> _WHAT YOU NEED TO DO_
The answer is the full set of records, given again exactly and without images.

> _GIVEN RECORDS_
• • •

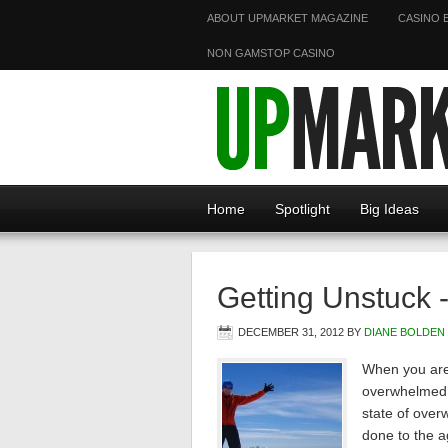
ABOUT UPMARKET MAGAZINE
CASINO 
NON GAMSTOP CASINO
Home
Spotlight
Big Ideas
Getting Unstuck 
DECEMBER 31, 2012
BY
DIANE BOLDEN
When you are 
overwhelmed b
state of over
done to the 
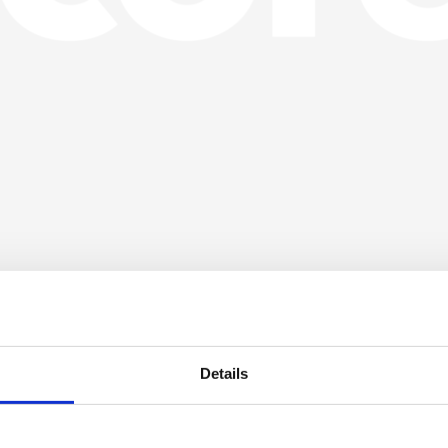
Details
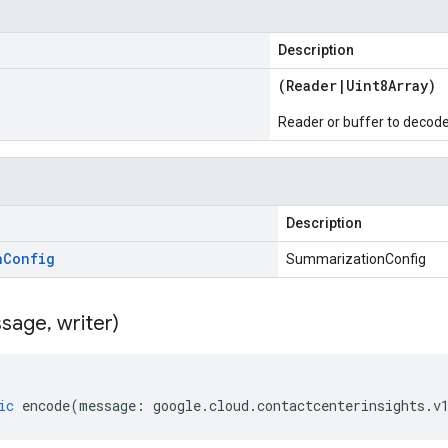
Description
(
Reader
|
Uint8Array
)
Reader or buffer to decod
Description
n
Config
SummarizationConfig
sage
,
writer)
ic
encode
(
message
:
google
.
cloud
.
contactcenterinsights
.
v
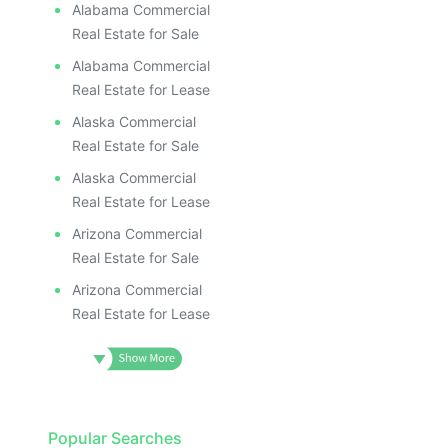
Alabama Commercial
Real Estate for Sale
Alabama Commercial
Real Estate for Lease
Alaska Commercial
Real Estate for Sale
Alaska Commercial
Real Estate for Lease
Arizona Commercial
Real Estate for Sale
Arizona Commercial
Real Estate for Lease
Popular Searches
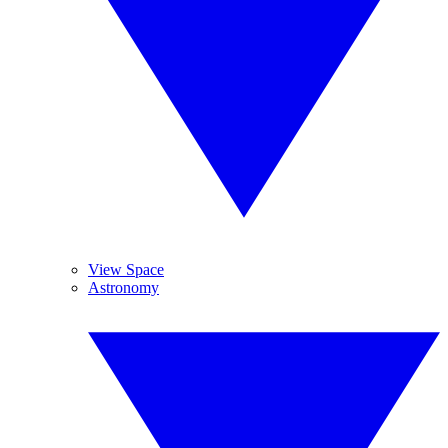
View Space
Astronomy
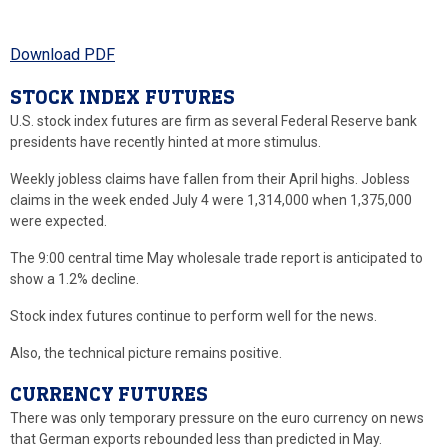
Download PDF
STOCK INDEX FUTURES
U.S. stock index futures are firm as several Federal Reserve bank
presidents have recently hinted at more stimulus.
Weekly jobless claims have fallen from their April highs. Jobless
claims in the week ended July 4 were 1,314,000 when 1,375,000
were expected.
The 9:00 central time May wholesale trade report is anticipated to
show a 1.2% decline.
Stock index futures continue to perform well for the news.
Also, the technical picture remains positive.
CURRENCY FUTURES
There was only temporary pressure on the euro currency on news
that German exports rebounded less than predicted in May.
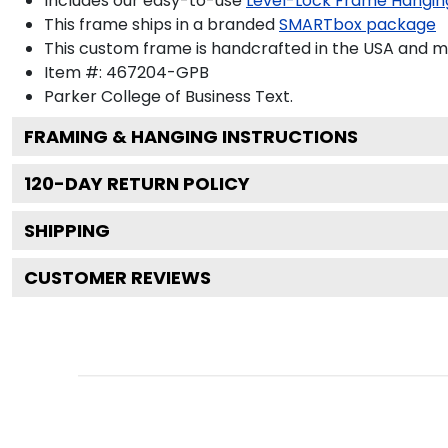
Includes our easy-to-use
Level-Lock Frame Hangin
This frame ships in a branded
SMARTbox package
This custom frame is handcrafted in the USA and 
Item #:
467204-GPB
Parker College of Business
Text.
FRAMING & HANGING INSTRUCTIONS
120
-DAY RETURN POLICY
SHIPPING
CUSTOMER REVIEWS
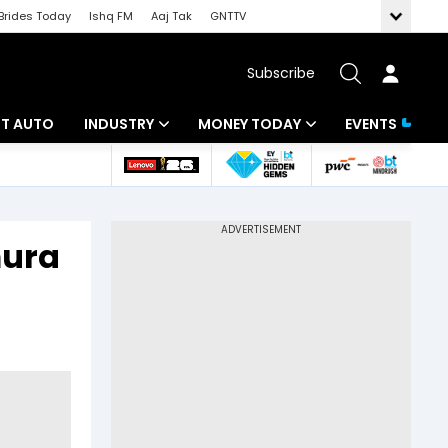
Brides Today
Ishq FM
Aaj Tak
GNTTV
Subscribe
BT AUTO
INDUSTRY
MONEY TODAY
EVENTS
ligence
Banking
Mutual Funds
IT
Tax
mura
Energy
Investment
ew
Commodities
Insurance
Pharma
Tools & Calculator
Real Estate
Telecom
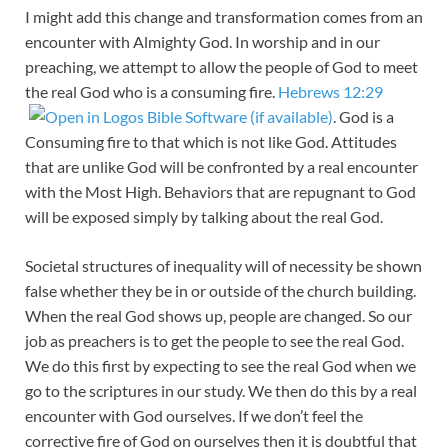
I might add this change and transformation comes from an
encounter with Almighty God. In worship and in our
preaching, we attempt to allow the people of God to meet
the real God who is a consuming fire.
Hebrews 12:29
. God is a
Consuming fire to that which is not like God. Attitudes
that are unlike God will be confronted by a real encounter
with the Most High. Behaviors that are repugnant to God
will be exposed simply by talking about the real God.
Societal structures of inequality will of necessity be shown
false whether they be in or outside of the church building.
When the real God shows up, people are changed. So our
job as preachers is to get the people to see the real God.
We do this first by expecting to see the real God when we
go to the scriptures in our study. We then do this by a real
encounter with God ourselves. If we don’t feel the
corrective fire of God on ourselves then it is doubtful that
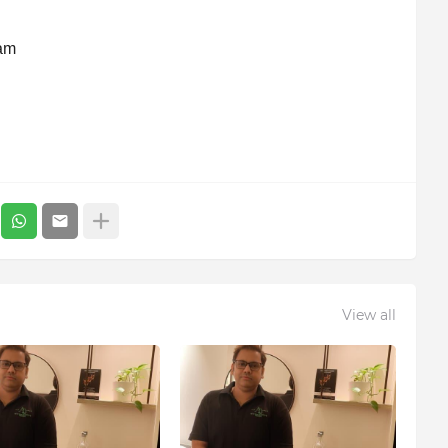
ram
View all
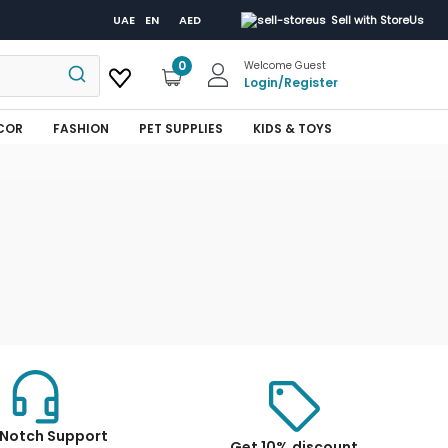
UAE
EN
AED
Sell with StoreUs
0
Welcome Guest
Login
/
Register
COR
FASHION
PET SUPPLIES
KIDS & TOYS
Notch Support
Get 10% discount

• • •

> _SOLUTION TO THE EXERCISE_
ABOUT UPMARKET MAGAZINE
CASINO 
NON GAMSTOP CASINO
Home
Spotlight
Big Ideas
Getting Unstuck 
DECEMBER 31, 2012
BY
DIANE BOLDEN
When you are 
overwhelmed b
state of over
done to the 
Details
Description
(
Reader
|
Uint8Array
)
Reader or buffer to decod
Description
n
Config
SummarizationConfig
sage
,
writer)
ic
encode
(
message
:
google
.
cloud
.
contactcenterinsights
.
v
Alabama Commercial
Real Estate for Sale
Alabama Commercial
Real Estate for Lease
Alaska Commercial
Real Estate for Sale
Alaska Commercial
Real Estate for Lease
Arizona Commercial
Real Estate for Sale
Arizona Commercial
Real Estate for Lease
Popular Searches
View Space
Astronomy
Download PDF
STOCK INDEX FUTURES
U.S. stock index futures are firm as several Federal Reserve bank
presidents have recently hinted at more stimulus.
Weekly jobless claims have fallen from their April highs. Jobless
claims in the week ended July 4 were 1,314,000 when 1,375,000
were expected.
The 9:00 central time May wholesale trade report is anticipated to
show a 1.2% decline.
Stock index futures continue to perform well for the news.
Also, the technical picture remains positive.
CURRENCY FUTURES
There was only temporary pressure on the euro currency on news
that German exports rebounded less than predicted in May.
Includes our easy-to-use
Level-Lock Frame Hangin
This frame ships in a branded
SMARTbox package
This custom frame is handcrafted in the USA and 
Item #:
467204-GPB
Parker College of Business
Text.
FRAMING & HANGING INSTRUCTIONS
120
-DAY RETURN POLICY
SHIPPING
CUSTOMER REVIEWS
Brides Today
Ishq FM
Aaj Tak
GNTTV
Subscribe
BT AUTO
INDUSTRY
MONEY TODAY
EVENTS
ligence
Banking
Mutual Funds
IT
Tax
mura
Energy
Investment
ew
Commodities
Insurance
Pharma
Tools & Calculator
Real Estate
Telecom
I might add this change and transformation comes from an
encounter with Almighty God. In worship and in our
preaching, we attempt to allow the people of God to meet
the real God who is a consuming fire.
Hebrews 12:29
. God is a
Consuming fire to that which is not like God. Attitudes
that are unlike God will be confronted by a real encounter
with the Most High. Behaviors that are repugnant to God
will be exposed simply by talking about the real God.
Societal structures of inequality will of necessity be shown
false whether they be in or outside of the church building.
When the real God shows up, people are changed. So our
job as preachers is to get the people to see the real God.
We do this first by expecting to see the real God when we
go to the scriptures in our study. We then do this by a real
encounter with God ourselves. If we don’t feel the
corrective fire of God on ourselves then it is doubtful that
ram
View all
UAE
EN
AED
Sell with StoreUs
0
Welcome Guest
Login
/
Register
COR
FASHION
PET SUPPLIES
KIDS & TOYS
Notch Support
Get 10% discount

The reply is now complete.